Seccombe was addressing a group of about 30 IT luminaries during a half-day collaborative panel discussion around de-perimeterization on Thursday afternoon hosted by the Jericho Forum, a think tank of IT executives from public and private sector companies. He advocated a security "trust" model that looks at security radically different than today's current, outside-in risk models.

Instead of assigning a high layer of risk to just about all data, he laid out a data classification model that would assign three layers of trust to the data under a traffic lighting system he feels is achievable in about two years. Under this model, the majority of data would reside in a green zone, some in the yellow zone, and a very small portion of data would actually fit into the red zone. Then rights to that data would be assigned on a reputational system backed by contracts conducted over high-speed XML-based transactions on a long term or per session basis.

"The vast amount of data produced by humans is of low value and we're taking too much time securing all of it when we need only secure the layers that actually are of value to criminals," said Seccombe, who's on the board of managers for Jericho. "We don't need to encrypt meeting minutes, restaurant menus and much of the rubbish data that's being overly-protected today."

In other words, much of what we've perimiterized is mostly irrelevant, and what we need to do is focus on what's relevant, said Terry Gilbert, partner at the security consulting firm Infidel. This, she described as "micro-perimeterization," meaning to wrap the strongest security around just these sets of data.
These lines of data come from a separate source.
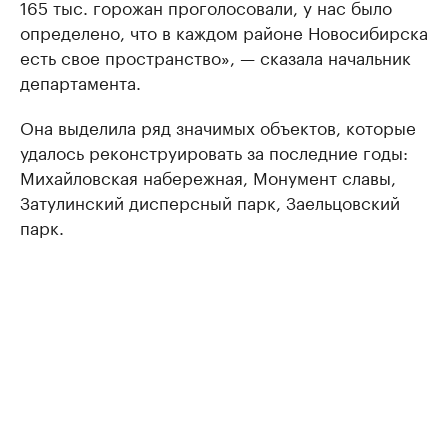
165 тыс. горожан проголосовали, у нас было
определено, что в каждом районе Новосибирска
есть свое пространство», — сказала начальник
департамента.
Она выделила ряд значимых объектов, которые
удалось реконструировать за последние годы:
Михайловская набережная, Монумент славы,
Затулинский дисперсный парк, Заельцовский
парк.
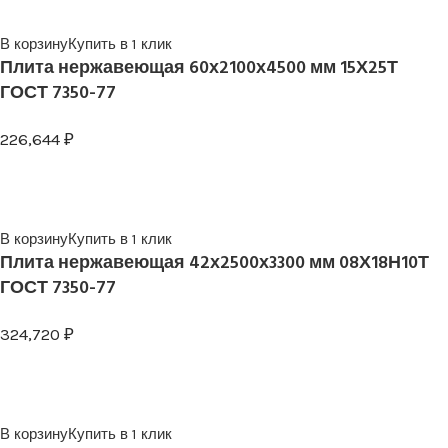
В корзину
Купить в 1 клик
Плита нержавеющая 60х2100х4500 мм 15Х25Т
ГОСТ 7350-77
226,644
₽
В корзину
Купить в 1 клик
Плита нержавеющая 42х2500х3300 мм 08Х18Н10Т
ГОСТ 7350-77
324,720
₽
В корзину
Купить в 1 клик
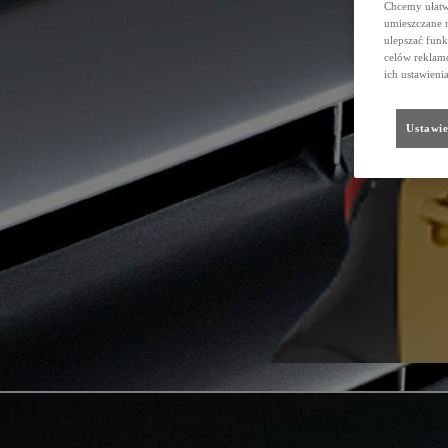
Chcemy ułatwi
umieszczane 
ulepszać funk
celów reklamo
ich ustawieni
Ustawie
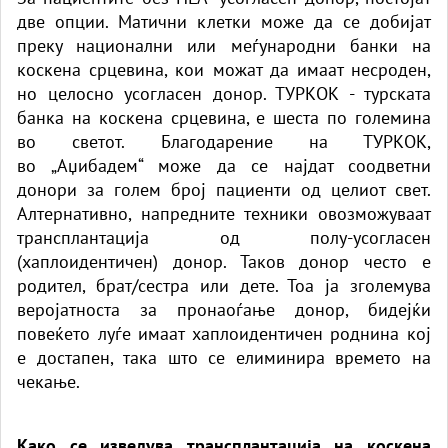
две опции. Матични клетки може да се добијат
преку национални или меѓународни банки на
коскена срцевина, кои можат да имаат несроден,
но целосно усогласен донор. ТУРКОК - турската
банка на коскена срцевина, е шеста по големина
во светот. Благодарение на ТУРКОК,
во
„Аџибадем“
може да се најдат соодветни
донори за голем број пациенти од целиот свет.
Алтернативно, напредните техники овозможуваат
трансплантација од полу-усогласен
(хаплоидентичен) донор. Таков донор често е
родител, брат/сестра или дете. Тоа ја зголемува
веројатноста за пронаоѓање донор, бидејќи
повеќето луѓе имаат хаплоидентичен роднина кој
е достапен, така што се елиминира времето на
чекање.
Како се изведува трансплантација на коскена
While everyone agreed that today's risk model isn't working, there was concern from the audience that the model being promoted by Jericho over-simplified the data leakage problem. The main concern was that it wouldn't catch red data that leaked to green or green data that elevated to red.

"What's the red of tomorrow?" asked one journalist in the audience. "And how do you stop it from percolating into red and green zones?"

The other issue is changing mindset, added Mark Kadrich, CEO of The Security Consortium, a security think tank. "Everything I hear at this conference is around managing risk. How are we going to get them to accept that it's about managing trust?"

Participants agreed that any model would have to be flexible enough to accommodate changing data classification, users with varying usage and timeframe needs for data access, and changing regulatory rules.

Whatever we do, we'd better act quickly, said Simmonds, or else risk a collapse of trust on the very systems in which organizations conduct the majority of their critical business operations.